═════ DATA PROVIDED

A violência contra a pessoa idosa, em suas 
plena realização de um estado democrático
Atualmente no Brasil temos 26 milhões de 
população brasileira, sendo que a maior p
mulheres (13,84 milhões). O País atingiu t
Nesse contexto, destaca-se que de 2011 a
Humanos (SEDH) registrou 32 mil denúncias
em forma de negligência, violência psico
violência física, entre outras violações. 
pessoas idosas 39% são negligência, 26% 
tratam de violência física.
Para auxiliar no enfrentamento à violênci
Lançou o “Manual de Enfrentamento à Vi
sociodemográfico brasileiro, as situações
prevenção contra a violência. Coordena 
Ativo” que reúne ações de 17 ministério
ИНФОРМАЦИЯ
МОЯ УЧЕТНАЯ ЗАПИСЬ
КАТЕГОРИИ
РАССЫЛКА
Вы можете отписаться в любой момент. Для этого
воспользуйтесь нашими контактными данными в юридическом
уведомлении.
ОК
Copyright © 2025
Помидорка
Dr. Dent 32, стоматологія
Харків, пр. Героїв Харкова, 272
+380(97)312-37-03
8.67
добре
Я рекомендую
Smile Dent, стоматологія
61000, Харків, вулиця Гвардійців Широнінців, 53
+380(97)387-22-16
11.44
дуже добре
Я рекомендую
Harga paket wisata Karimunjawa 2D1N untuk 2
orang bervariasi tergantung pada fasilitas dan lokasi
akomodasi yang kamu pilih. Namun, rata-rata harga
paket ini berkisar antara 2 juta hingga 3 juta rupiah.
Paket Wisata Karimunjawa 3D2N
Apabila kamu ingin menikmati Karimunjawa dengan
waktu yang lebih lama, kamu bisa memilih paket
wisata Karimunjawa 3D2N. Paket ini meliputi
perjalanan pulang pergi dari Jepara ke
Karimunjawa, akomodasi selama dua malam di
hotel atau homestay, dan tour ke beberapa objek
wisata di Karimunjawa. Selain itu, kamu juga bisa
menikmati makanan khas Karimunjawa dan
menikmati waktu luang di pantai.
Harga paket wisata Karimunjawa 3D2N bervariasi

══════════

**WHAT THE TASK REQUIRES**
Repeat word for word each line from the one with "sociodemográfico brasileiro, as situações" to the end of the records above, inclusive.

**ANSWER BOX**
sociodemográfico brasileiro, as situações
prevenção contra a violência. Coordena 
Ativo” que reúne ações de 17 ministério
ИНФОРМАЦИЯ
МОЯ УЧЕТНАЯ ЗАПИСЬ
КАТЕГОРИИ
РАССЫЛКА
Вы можете отписаться в любой момент. Для этого
воспользуйтесь нашими контактными данными в юридическом
уведомлении.
ОК
Copyright © 2025
Помидорка
Dr. Dent 32, стоматологія
Харків, пр. Героїв Харкова, 272
+380(97)312-37-03
8.67
добре
Я рекомендую
Smile Dent, стоматологія
61000, Харків, вулиця Гвардійців Широнінців, 53
+380(97)387-22-16
11.44
дуже добре
Я рекомендую
Harga paket wisata Karimunjawa 2D1N untuk 2
orang bervariasi tergantung pada fasilitas dan lokasi
akomodasi yang kamu pilih. Namun, rata-rata harga
paket ini berkisar antara 2 juta hingga 3 juta rupiah.
Paket Wisata Karimunjawa 3D2N
Apabila kamu ingin menikmati Karimunjawa dengan
waktu yang lebih lama, kamu bisa memilih paket
wisata Karimunjawa 3D2N. Paket ini meliputi
perjalanan pulang pergi dari Jepara ke
Karimunjawa, akomodasi selama dua malam di
hotel atau homestay, dan tour ke beberapa objek
wisata di Karimunjawa. Selain itu, kamu juga bisa
menikmati makanan khas Karimunjawa dan
menikmati waktu luang di pantai.
Harga paket wisata Karimunjawa 3D2N bervariasi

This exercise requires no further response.